» About this task: Each line of the listing below that includes "California" must be copied.

**** The data

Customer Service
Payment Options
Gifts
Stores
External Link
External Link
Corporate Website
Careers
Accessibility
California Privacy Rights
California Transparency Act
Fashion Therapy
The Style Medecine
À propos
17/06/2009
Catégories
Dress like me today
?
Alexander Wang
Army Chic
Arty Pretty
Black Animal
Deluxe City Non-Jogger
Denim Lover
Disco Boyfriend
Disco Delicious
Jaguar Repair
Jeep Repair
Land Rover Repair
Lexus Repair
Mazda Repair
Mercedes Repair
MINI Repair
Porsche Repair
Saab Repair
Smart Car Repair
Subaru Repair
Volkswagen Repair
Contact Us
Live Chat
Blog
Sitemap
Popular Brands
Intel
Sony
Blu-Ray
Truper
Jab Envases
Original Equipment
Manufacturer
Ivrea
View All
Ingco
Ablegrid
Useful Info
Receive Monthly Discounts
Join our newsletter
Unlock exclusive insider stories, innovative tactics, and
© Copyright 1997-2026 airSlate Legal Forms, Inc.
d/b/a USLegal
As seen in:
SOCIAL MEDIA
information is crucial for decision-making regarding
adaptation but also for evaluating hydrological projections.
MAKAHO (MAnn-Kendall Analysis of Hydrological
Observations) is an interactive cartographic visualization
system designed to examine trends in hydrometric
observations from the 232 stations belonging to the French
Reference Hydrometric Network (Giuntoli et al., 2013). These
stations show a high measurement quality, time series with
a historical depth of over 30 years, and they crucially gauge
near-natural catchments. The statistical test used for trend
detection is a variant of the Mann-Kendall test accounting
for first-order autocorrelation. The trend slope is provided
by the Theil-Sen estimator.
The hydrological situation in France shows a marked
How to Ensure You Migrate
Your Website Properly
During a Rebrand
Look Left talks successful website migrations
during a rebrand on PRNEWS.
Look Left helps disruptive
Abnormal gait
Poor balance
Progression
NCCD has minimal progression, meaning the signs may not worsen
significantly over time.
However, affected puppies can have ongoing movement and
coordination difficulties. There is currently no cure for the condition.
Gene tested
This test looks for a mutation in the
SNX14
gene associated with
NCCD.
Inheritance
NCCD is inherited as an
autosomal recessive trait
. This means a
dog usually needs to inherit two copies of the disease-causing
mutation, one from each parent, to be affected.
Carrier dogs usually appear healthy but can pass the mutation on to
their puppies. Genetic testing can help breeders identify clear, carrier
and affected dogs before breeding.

********

» Exercise solution:
California Privacy Rights
California Transparency Act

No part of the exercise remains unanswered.